The Financial Times recently reported that private equity firm Apollo Management plans to launch its own bank, by using “an obscure provision buried in the US financial regulations.” Or, as the headline writer put it, “Apollo exploits loophole to create new bank.”
Lots of news outlets picked up on the story — including us — because it just sounded so darned significant. But is it actually much ado about very little?
That’s the argument of law firm Wachtell Lipton, according to a July 26 client memo obtained by peHUB. It reads:
Recent media accounts have cited a bank in formation – Aris Bank – as taking advantage of a “loophole” in the Dodd-Frank Act signed into law last week. Contrary to these reports, the transaction is part of a familiar theme in which a private equity firm proposes to make a noncontrolling investment in a bank as part of a capital raise with other passive investors who invest side-by-side. What is new under Dodd-Frank is a modestly enhanced ability of both national and state-chartered banks alike to branch “de novo” into new states notwithstanding state laws to the contrary. Like many other banks, Aris Bank would reportedly take advantage of this enhanced ability to cross state lines via de novo branching.
Over the past year, there have been numerous capital raises, led by one or more noncontrolling investors, by both existing banks and start-up banks – particularly “shelf charter” banks set up to participate in FDIC auctions. The new financial reform legislation does not materially impair or expand the ability of investors to make these types of investments in banks. In fact, as regulatory capital demands increase as a result of Dodd-Frank and existing industry trends, many more are likely to follow.
Under the Dodd-Frank Act, a bank may now establish a branch in a new state to the same extent as banks chartered by that state. Despite the fact that a number of states, such as New York, permitted de novo branching by out-of-state banks prior to the new Act and federal savings banks have long had the ability to branch de novo into all 50 states, for many banks de novo branching has not been a preferred method for entry into new states. These banks have instead preferred to enter new markets via acquisition in order to reach critical mass more quickly.
Banks wishing to expand into new geography in other states will still need to make the fundamental business calculation about whether it is more cost effective to do so by acquisition or de novo branching.
“They don’t need a national bank license to build branches in multiple states,” a private equity executive tells me. “This is no big deal.”
Apollo is raising a blind pool of up to $1 billion to support Aris, with Perella Weinberg is acting as placement agent.

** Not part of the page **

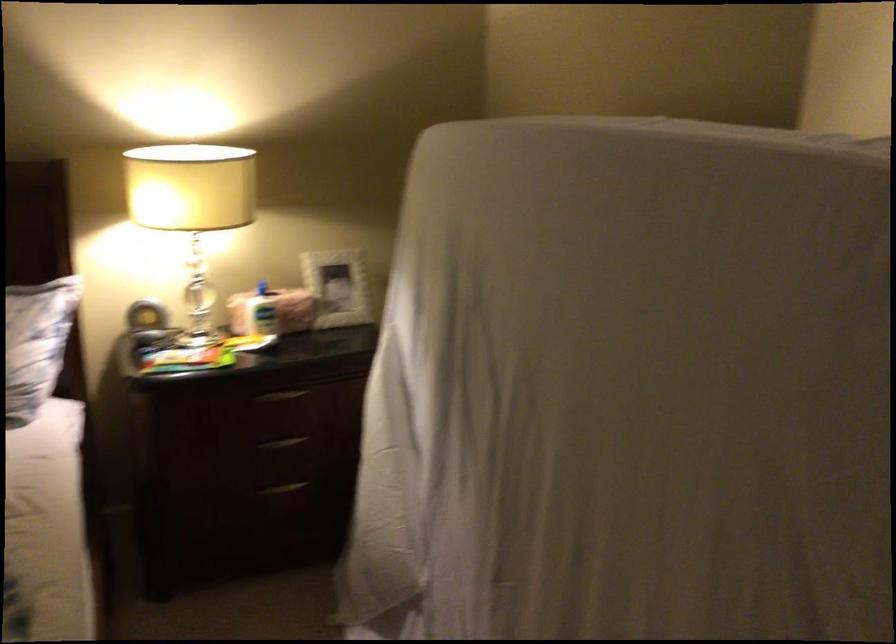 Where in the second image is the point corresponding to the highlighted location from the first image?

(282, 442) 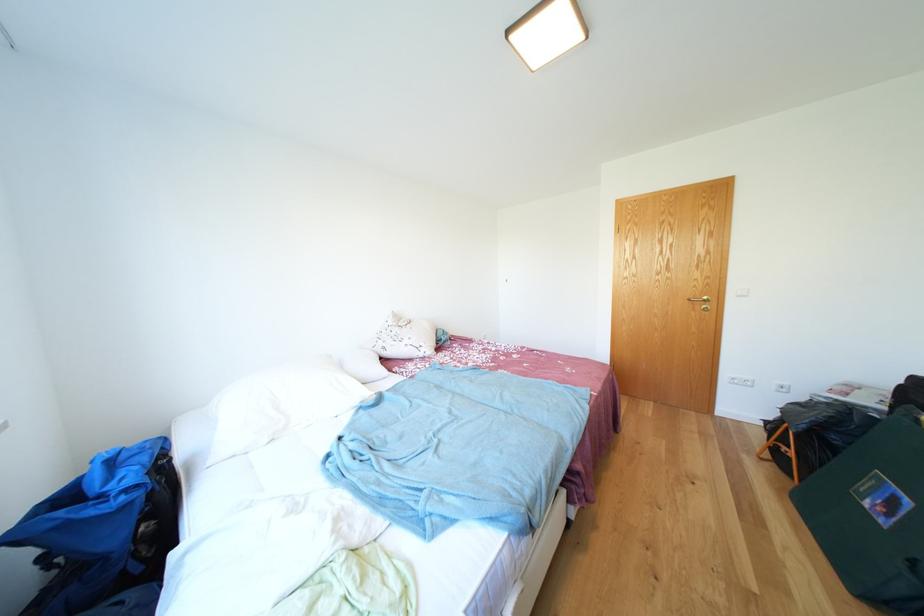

The blind pool has been used by PE investors before. North American Financial Holdings recently agreed to buy a 99% stake in TIB Financial Corp. for $175 million. NAFH also bought a trio of banks earlier this month. NAFH is a blind pool that raised $900 million earlier this year. Investors of NAFH include Crestview Partners and Falfurrias Capital Partners. The Blackstone Group and Sageview Capital are reportedly trying to raise their own blind pools.
“This is the same story that others have done,” the PE source says.

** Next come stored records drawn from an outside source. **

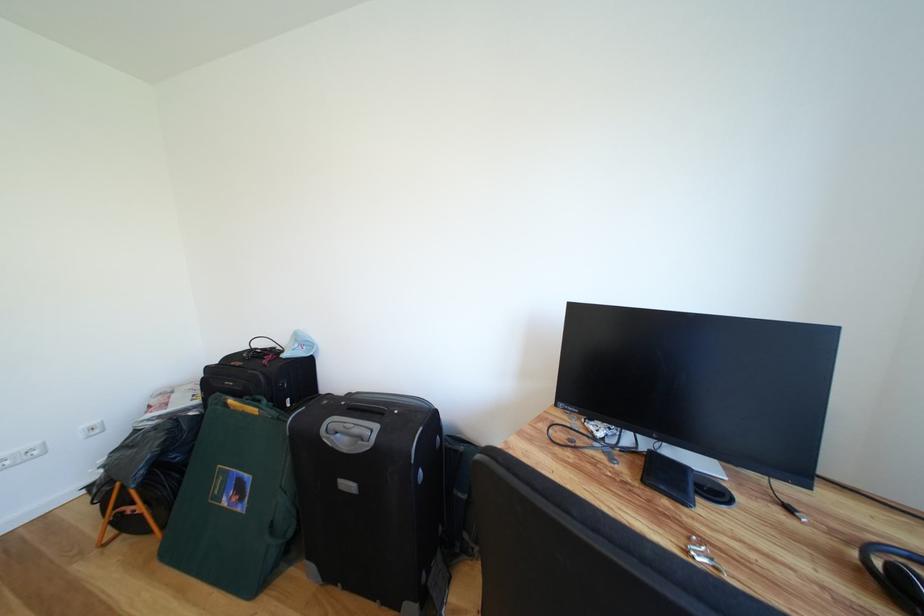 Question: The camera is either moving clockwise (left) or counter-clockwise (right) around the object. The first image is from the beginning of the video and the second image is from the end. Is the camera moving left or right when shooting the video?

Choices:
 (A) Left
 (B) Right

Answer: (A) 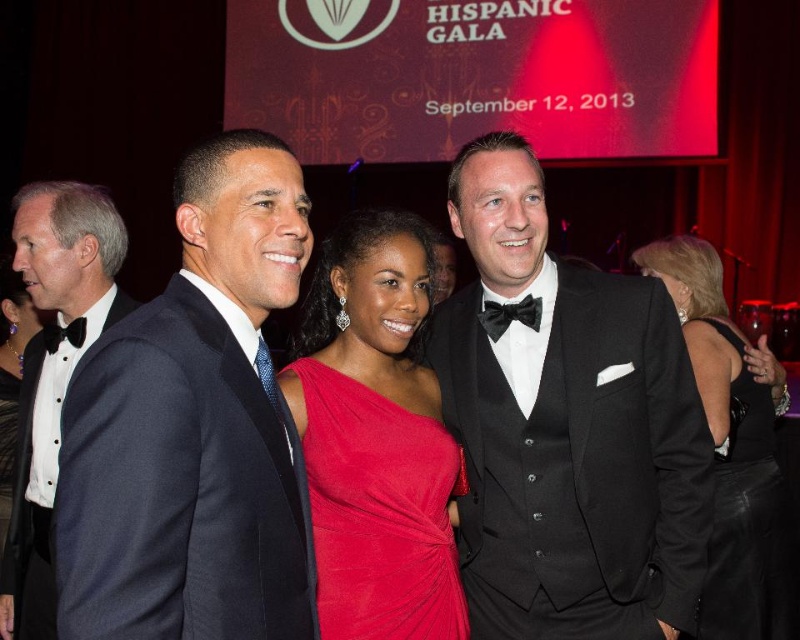 Question: Which of the following is the farthest from the observer?

Choices:
 (A) (729, 625)
 (B) (454, 467)
 (C) (492, 332)

Answer: (A)

Question: Which object appears farthest from the camera in this image?

Choices:
 (A) satin red dress at center
 (B) matte black bow tie at left
 (C) velvet black dress at center
 (D) matte black tuxedo at left

Answer: (B)

Question: From the image, what is the correct spatial relationship of velvet black dress at center in relation to matte black bow tie at left?

Choices:
 (A) left
 (B) right

Answer: (B)

Question: Does velvet black dress at center appear over black satin bow tie at right?

Choices:
 (A) yes
 (B) no

Answer: (B)

Question: Can you confirm if satin red dress at center is positioned below matte black tuxedo at left?

Choices:
 (A) no
 (B) yes

Answer: (B)

Question: Which object appears closest to the camera in this image?

Choices:
 (A) matte black tuxedo at left
 (B) black satin tuxedo at center

Answer: (B) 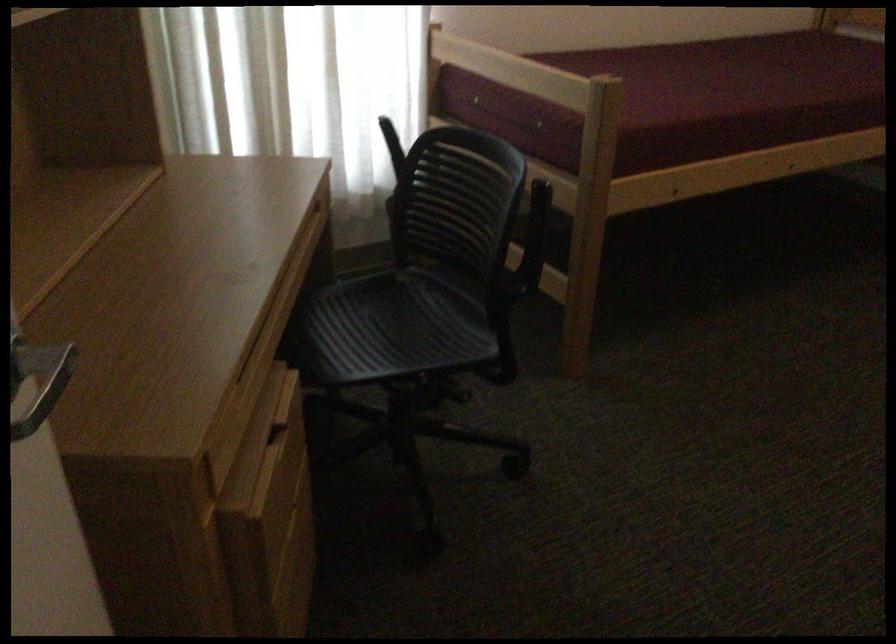 Find where to sit the chair sitting surface. Please return your answer as a coordinate pair (x, y).

(365, 307)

While the blind pool isn’t raising eyebrow, Apollo’s decision to start a new bank- rather buy an existing one – is interesting. There are 700 banks listed on the FDIC’s troubled bank list. But Apollo is choosing to fund a startup. In 2008, when banks starting blowing up, numerous buyout shops planned to start their own banks. Very few have materialized. J.C. Flowers and MatlinPatterson are one of the few that started their own banks using the silo method. The FDIC has since said it won’t allow silo structures anymore.

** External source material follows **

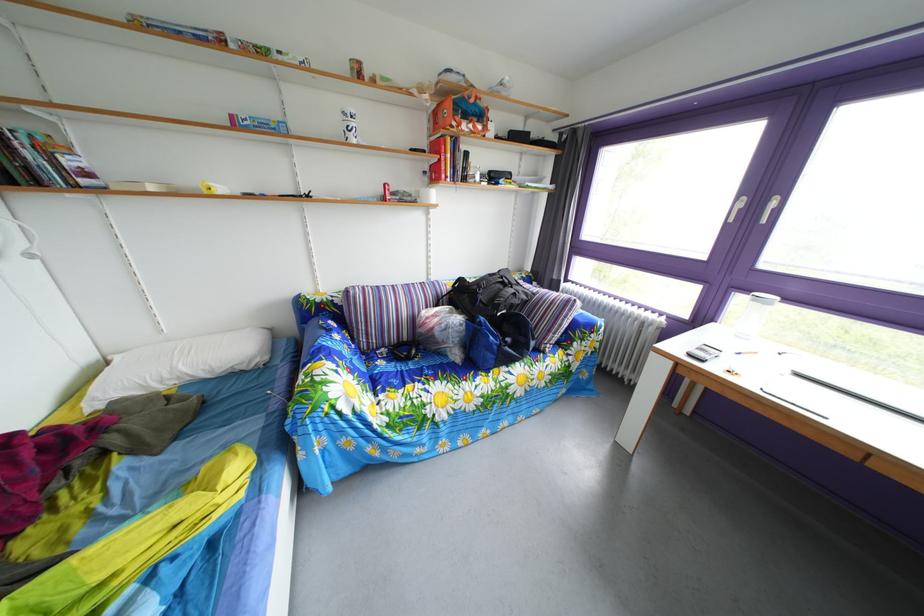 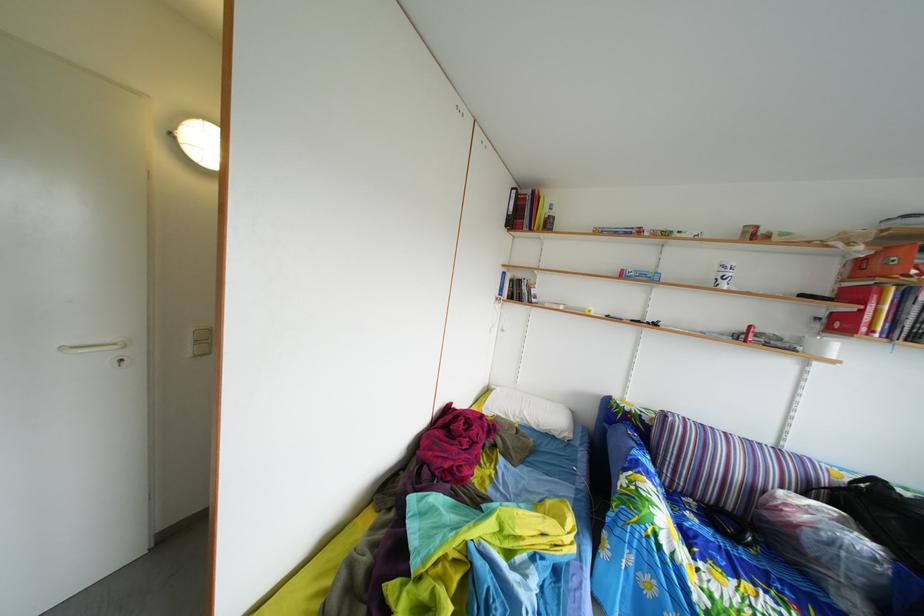 Where in the second image is the point corresponding to [448,108] from the first image?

Forming a new bank comes with obstacles, the buyout exec says. A new bank is expensive, there is little demand for loans, and the bank will likely incur losses for a few years while it builds up, the source says. “When you can get a good quality bank at book value why would you start a new bank?” the person says.
Still, PE deals for banks takes a long time, the source says. Green Bancorp spent a year-and-a-half negotiating with regulators to complete a $100 million investment from three private equity firms.
The FDIC also favors banks themselves, and not PE firms, as the best buyers of banks. “It’s a very difficult, long process,” the exec says. “And the FDIC isn’t really sending deals to PE guys.”
Apollo declined comment. Wachtell Lipton couldn’t be reached for comment.